その後おふくろの絵からインスピレーションを得て、小説を書くようになりました。作品を挿絵として一緒に載せてね。親孝行というより、母に「子孝行」をしてもらっている気がします。絵を遺(のこ)してくれましたからね。

 僕の時代小説の挿絵は、親父が描いていたんです。でも100歳になる頃から筆が衰えてきて104歳で死んじゃった。息子のために絵を描いている、という張り合いがあったから長生きしたんでしょうね。

――2人の兄からも現在に至るまで、多大な影響を受けてきた。

 一番上の兄貴は出来が良くて、東大に現役で行ったんです。僕が開成中学に入るときも、兄貴が勉強を教えてくれた。2番目の兄貴は自由奔放な性格で、遊びはすべて次兄から教わったんです。いまやってることは全部、次兄の影響だと言ってもいい。西部劇やフィルム・ノワールが好きなのも、ギターも次兄がやり始めたのをまねした。次兄は好奇心は強いんだけど飽きっぽくて、いつもそのあとを引き継ぐんです。

 小説を書くことも次兄が教えてくれたんです。子どもの頃、「家庭新聞」を兄貴が作ってね、今週のニュースとかクイズとかを載せたり、兄貴がアルセーヌ・ルパンが好きでそれをまねた小説を書いたり。それをまねしたんです。中学1年の頃には授業中に小説を書いていた覚えがあります。

 僕には恩師といえる人がいないんですよ。唯一思い浮かぶのは、中学2年のときの担任かな。作文の時間に15分くらいで書き上げちゃったのを読んで、

「中君(本名)、君はなかなか文才があるね」

 って言ってくれたんです。嬉しくて耳に残っています。でも卒業後何年かして、クラス会があって「あのときの先生の言葉が忘れられない」と言ったら「そんなこと言った覚えはない」と(笑)。作家になってからも会ったけど、やっぱり覚えてないって言われました。

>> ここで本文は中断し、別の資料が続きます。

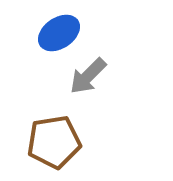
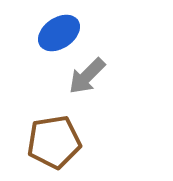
gray arrow: moved 1 px left
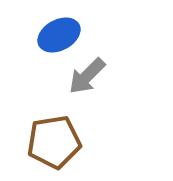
blue ellipse: moved 2 px down; rotated 6 degrees clockwise
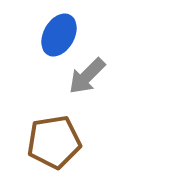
blue ellipse: rotated 33 degrees counterclockwise
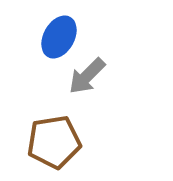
blue ellipse: moved 2 px down
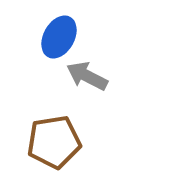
gray arrow: rotated 72 degrees clockwise
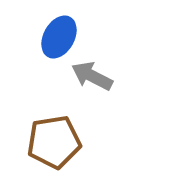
gray arrow: moved 5 px right
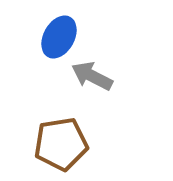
brown pentagon: moved 7 px right, 2 px down
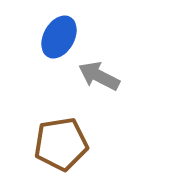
gray arrow: moved 7 px right
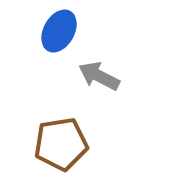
blue ellipse: moved 6 px up
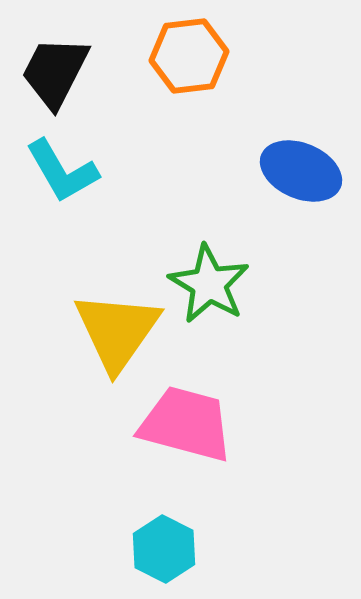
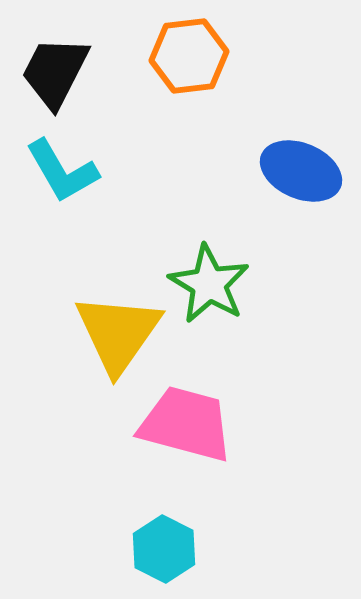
yellow triangle: moved 1 px right, 2 px down
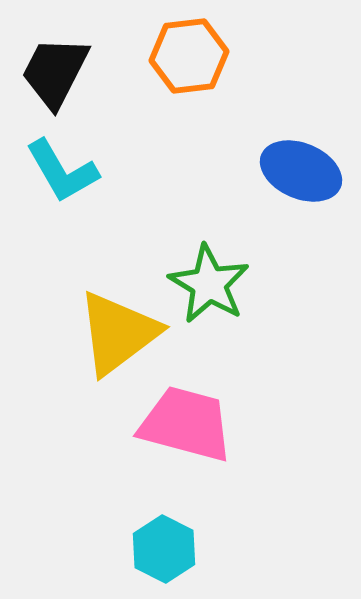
yellow triangle: rotated 18 degrees clockwise
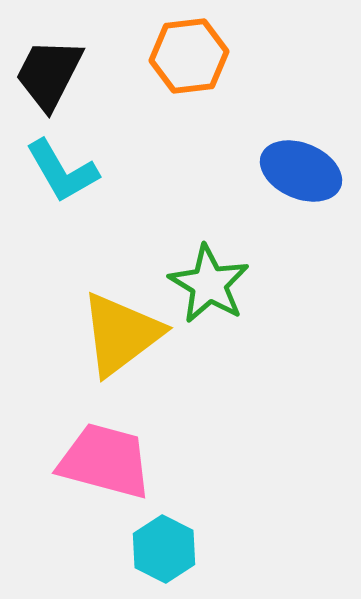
black trapezoid: moved 6 px left, 2 px down
yellow triangle: moved 3 px right, 1 px down
pink trapezoid: moved 81 px left, 37 px down
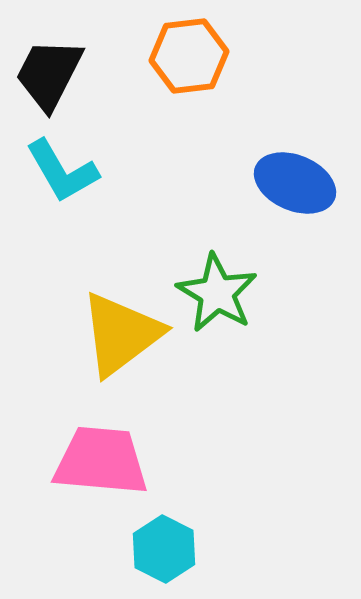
blue ellipse: moved 6 px left, 12 px down
green star: moved 8 px right, 9 px down
pink trapezoid: moved 4 px left; rotated 10 degrees counterclockwise
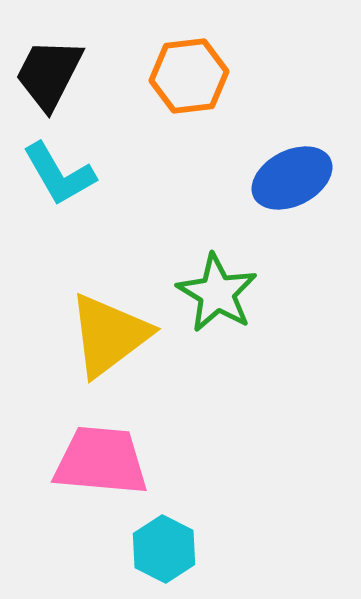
orange hexagon: moved 20 px down
cyan L-shape: moved 3 px left, 3 px down
blue ellipse: moved 3 px left, 5 px up; rotated 50 degrees counterclockwise
yellow triangle: moved 12 px left, 1 px down
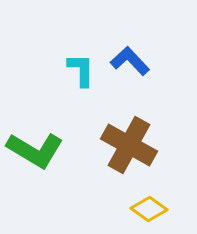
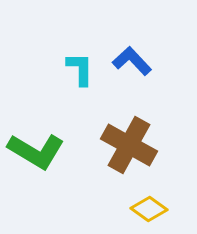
blue L-shape: moved 2 px right
cyan L-shape: moved 1 px left, 1 px up
green L-shape: moved 1 px right, 1 px down
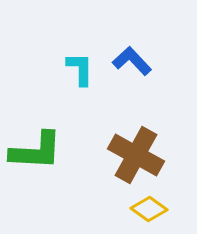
brown cross: moved 7 px right, 10 px down
green L-shape: rotated 28 degrees counterclockwise
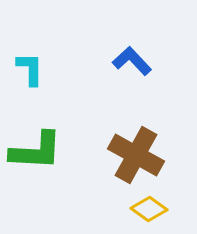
cyan L-shape: moved 50 px left
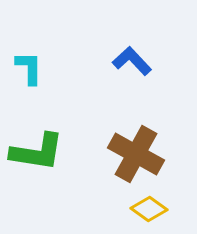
cyan L-shape: moved 1 px left, 1 px up
green L-shape: moved 1 px right, 1 px down; rotated 6 degrees clockwise
brown cross: moved 1 px up
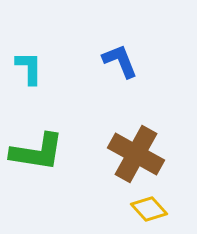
blue L-shape: moved 12 px left; rotated 21 degrees clockwise
yellow diamond: rotated 12 degrees clockwise
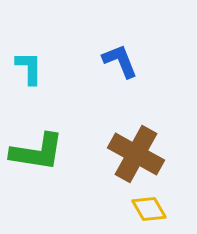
yellow diamond: rotated 12 degrees clockwise
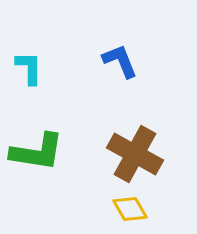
brown cross: moved 1 px left
yellow diamond: moved 19 px left
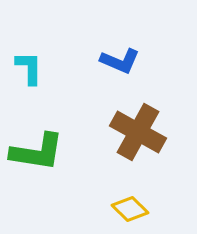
blue L-shape: rotated 135 degrees clockwise
brown cross: moved 3 px right, 22 px up
yellow diamond: rotated 15 degrees counterclockwise
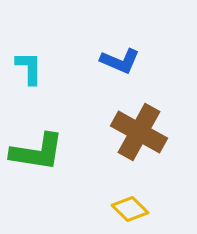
brown cross: moved 1 px right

 もう一人、励ましてくれた人がいます。中学2年のとき隣の席だったS君。小説を書くとS君に見せて、彼が翌朝、裏に感想を書いてきてくれるんです。「君の小説には思想がない」「女の書きかたが下手だ」とか、いま思うと中学生が何を、って笑っちゃいますけど、彼も「君には文才があるから」と言い続けてくれました。S君はのちに朝日新聞社に入って、いまも交流があります。